[Opening MATERIAL FOR THIS EXERCISE section]
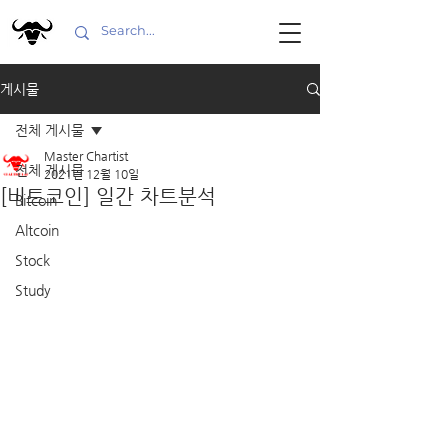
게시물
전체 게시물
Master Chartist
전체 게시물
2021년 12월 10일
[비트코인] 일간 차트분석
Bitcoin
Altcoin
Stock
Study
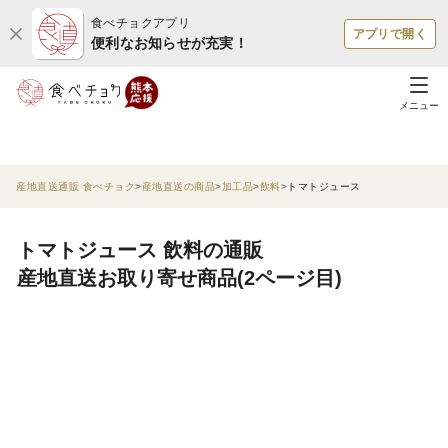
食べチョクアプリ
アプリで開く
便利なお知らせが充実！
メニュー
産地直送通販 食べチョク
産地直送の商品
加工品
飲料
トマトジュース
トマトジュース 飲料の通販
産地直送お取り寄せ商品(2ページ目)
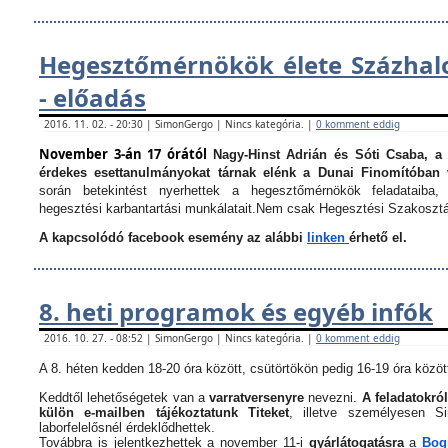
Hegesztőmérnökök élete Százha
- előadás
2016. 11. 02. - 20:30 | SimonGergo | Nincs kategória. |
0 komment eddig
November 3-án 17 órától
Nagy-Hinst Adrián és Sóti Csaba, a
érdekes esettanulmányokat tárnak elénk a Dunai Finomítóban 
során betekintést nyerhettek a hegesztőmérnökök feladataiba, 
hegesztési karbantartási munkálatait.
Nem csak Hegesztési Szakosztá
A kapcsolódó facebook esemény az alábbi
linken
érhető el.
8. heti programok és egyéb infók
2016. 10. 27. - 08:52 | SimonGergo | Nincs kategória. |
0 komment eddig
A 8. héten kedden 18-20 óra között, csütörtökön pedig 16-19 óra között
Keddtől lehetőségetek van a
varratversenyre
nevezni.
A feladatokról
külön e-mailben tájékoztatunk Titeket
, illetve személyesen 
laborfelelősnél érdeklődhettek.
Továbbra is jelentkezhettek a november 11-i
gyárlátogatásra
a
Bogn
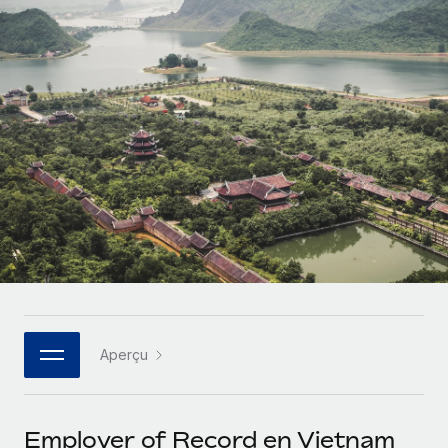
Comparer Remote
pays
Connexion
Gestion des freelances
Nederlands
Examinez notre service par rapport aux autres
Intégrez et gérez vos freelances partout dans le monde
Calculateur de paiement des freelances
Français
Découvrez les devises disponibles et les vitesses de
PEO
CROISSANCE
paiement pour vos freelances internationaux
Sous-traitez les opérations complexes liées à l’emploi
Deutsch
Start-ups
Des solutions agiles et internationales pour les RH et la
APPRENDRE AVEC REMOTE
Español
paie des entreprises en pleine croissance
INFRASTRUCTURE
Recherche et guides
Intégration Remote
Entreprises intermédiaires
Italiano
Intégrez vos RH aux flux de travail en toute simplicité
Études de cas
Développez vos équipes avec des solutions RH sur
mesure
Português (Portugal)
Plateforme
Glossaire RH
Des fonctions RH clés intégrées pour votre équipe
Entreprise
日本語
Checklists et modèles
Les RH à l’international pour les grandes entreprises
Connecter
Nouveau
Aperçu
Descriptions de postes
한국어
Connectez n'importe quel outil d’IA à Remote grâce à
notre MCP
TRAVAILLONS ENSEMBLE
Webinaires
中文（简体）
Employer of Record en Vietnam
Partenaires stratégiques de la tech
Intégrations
[Closing MATERIAL FOR THIS EXERCISE section]
[Opening MATERIAL FOR THIS EXERCISE section]
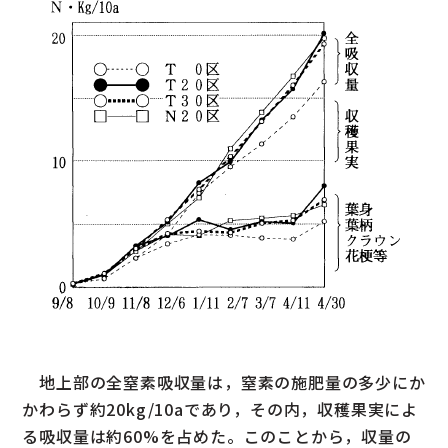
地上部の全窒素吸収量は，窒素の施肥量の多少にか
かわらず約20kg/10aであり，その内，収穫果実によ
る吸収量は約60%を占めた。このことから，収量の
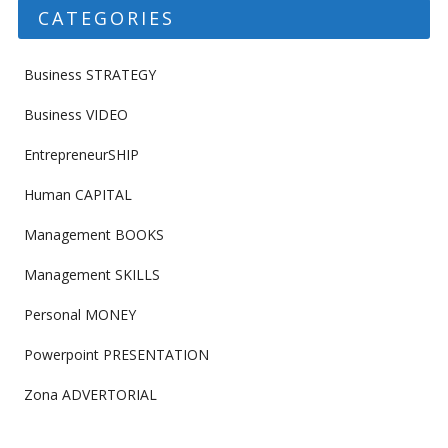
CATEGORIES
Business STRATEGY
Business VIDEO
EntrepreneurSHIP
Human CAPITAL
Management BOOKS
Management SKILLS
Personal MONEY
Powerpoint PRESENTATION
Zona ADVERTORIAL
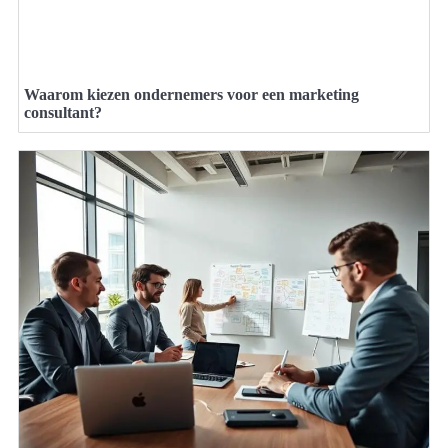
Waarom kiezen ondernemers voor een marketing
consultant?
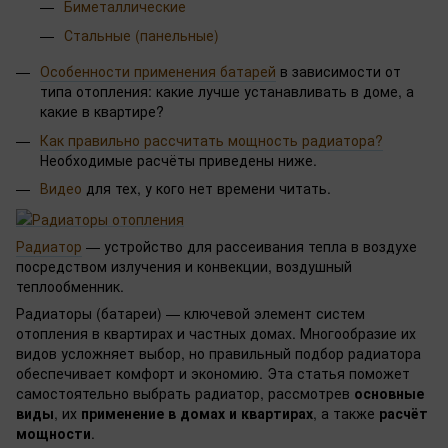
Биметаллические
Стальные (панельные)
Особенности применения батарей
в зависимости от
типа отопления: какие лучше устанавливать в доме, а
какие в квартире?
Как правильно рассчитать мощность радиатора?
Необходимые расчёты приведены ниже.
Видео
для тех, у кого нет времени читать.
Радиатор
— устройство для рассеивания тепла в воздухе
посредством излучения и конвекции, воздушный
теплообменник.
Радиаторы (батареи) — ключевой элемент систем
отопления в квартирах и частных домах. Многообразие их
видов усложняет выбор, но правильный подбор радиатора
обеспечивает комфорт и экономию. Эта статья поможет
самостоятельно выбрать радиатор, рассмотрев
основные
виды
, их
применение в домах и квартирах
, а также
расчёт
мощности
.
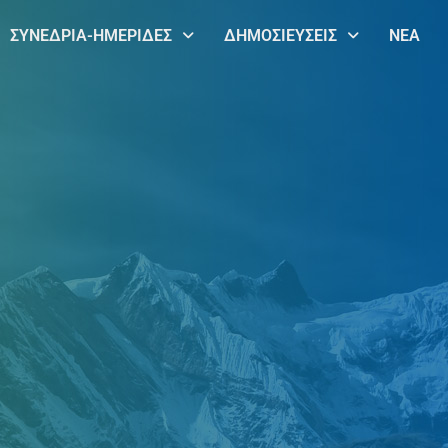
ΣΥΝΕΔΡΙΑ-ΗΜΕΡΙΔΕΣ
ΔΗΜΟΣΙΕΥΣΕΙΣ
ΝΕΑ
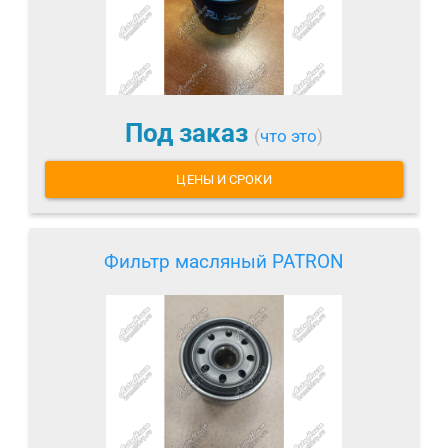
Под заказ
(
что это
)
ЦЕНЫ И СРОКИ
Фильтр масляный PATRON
[Closing MATERIAL FOR THIS EXERCISE section]
[Opening MATERIAL FOR THIS EXERCISE section]
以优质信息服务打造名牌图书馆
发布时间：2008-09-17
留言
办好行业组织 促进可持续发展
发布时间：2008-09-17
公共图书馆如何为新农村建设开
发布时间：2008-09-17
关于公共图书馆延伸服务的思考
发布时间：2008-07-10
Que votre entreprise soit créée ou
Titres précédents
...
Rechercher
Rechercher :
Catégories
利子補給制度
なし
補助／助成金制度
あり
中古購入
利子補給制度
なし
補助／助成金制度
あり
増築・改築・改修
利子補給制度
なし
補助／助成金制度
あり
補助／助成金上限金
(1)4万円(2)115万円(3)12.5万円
[Closing MATERIAL FOR THIS EXERCISE section]
Which lines run from the one holding "paie des entreprises en pleine croissance" through the one holding "Intégrations" in the records above? Repeat them exactly, both included, and nothing more.

paie des entreprises en pleine croissance
INFRASTRUCTURE
Recherche et guides
Intégration Remote
Entreprises intermédiaires
Italiano
Intégrez vos RH aux flux de travail en toute simplicité
Études de cas
Développez vos équipes avec des solutions RH sur
mesure
Português (Portugal)
Plateforme
Glossaire RH
Des fonctions RH clés intégrées pour votre équipe
Entreprise
日本語
Checklists et modèles
Les RH à l’international pour les grandes entreprises
Connecter
Nouveau
Aperçu
Descriptions de postes
한국어
Connectez n'importe quel outil d’IA à Remote grâce à
notre MCP
TRAVAILLONS ENSEMBLE
Webinaires
中文（简体）
Employer of Record en Vietnam
Partenaires stratégiques de la tech
Intégrations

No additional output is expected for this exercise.